REQUIREMENT → Everything in the records below is to be reproduced exactly, apart from the images.

SUPPLIED MATERIAL →
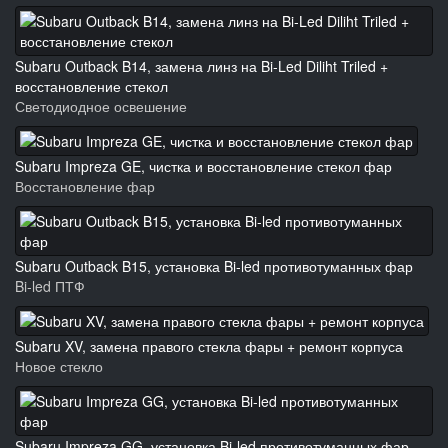
Subaru Outback B14, замена линз на Bi-Led Diliht Triled +
восстановление стекол
Светодиодное освешение
Subaru Impreza GE, чистка и восстановление стекол фар
Восстановление фар
Subaru Outback B15, установка Bi-led противотуманных фар
Bi-led ПТФ
Subaru XV, замена правого стекла фары + ремонт корпуса
Новое стекло
Subaru Impreza GG, установка Bi-led противотуманных фар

RESPONSE TO THE TASK →
Subaru Outback B14, замена линз на Bi-Led Diliht Triled +
восстановление стекол
Светодиодное освешение
Subaru Impreza GE, чистка и восстановление стекол фар
Восстановление фар
Subaru Outback B15, установка Bi-led противотуманных фар
Bi-led ПТФ
Subaru XV, замена правого стекла фары + ремонт корпуса
Новое стекло
Subaru Impreza GG, установка Bi-led противотуманных фар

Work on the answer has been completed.